What might I have missed?

Regards
Roland

@Roland_Diera Please post a copy of your /etc/prosody/conf.avail/your_domain.cfg.lua for us to see. You may anonymize your actual domain name if you you so desire. But this has worked for me in one attempt so there has to be a configuration issue in your setup that we are somehow missing.

Hello,
I just resolved this issue by updating the jitsi installation and reconfiguring prosody. Now authentication works as designed.
Thanks
(closed for me)

Awesome!! :ok_hand:t5:

That’s just got to be wrong! Way too easy, but it works .

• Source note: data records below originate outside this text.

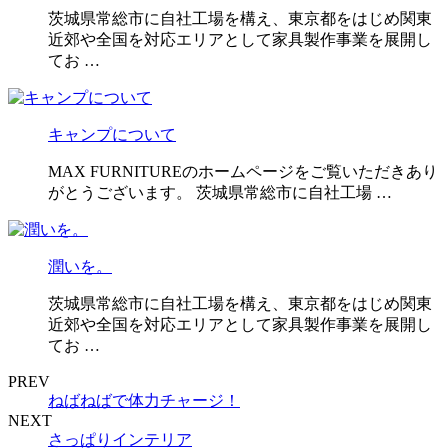
茨城県常総市に自社工場を構え、東京都をはじめ関東
近郊や全国を対応エリアとして家具製作事業を展開し
てお …
キャンプについて
MAX FURNITUREのホームページをご覧いただきあり
がとうございます。 茨城県常総市に自社工場 …
潤いを。
茨城県常総市に自社工場を構え、東京都をはじめ関東
近郊や全国を対応エリアとして家具製作事業を展開し
てお …
PREV
ねばねばで体力チャージ！
NEXT
さっぱりインテリア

The rooms can be re-entered without authentication even after everyone has left the room. It looks like Step 5 — Locking Conference Creation - only works when you initially create the room. Does anyone have any idea how the keep the room from being used again unless a registered user sets it up again.

@seandarcy lol. Indeed right!! Just really unbelievable that its so easy.

My problem resolved after I fixed the issue with www vs no www prefix. It was behaving differently if the www prefix was present so I added code to rewrite url to remove www in virtual server in apache2 config files.

I did exactly all the steps listed above, however, if a guest wants to login to a conference room created by a registered user he still gets a dialog box aksing for a username and password. Is there anything I can do?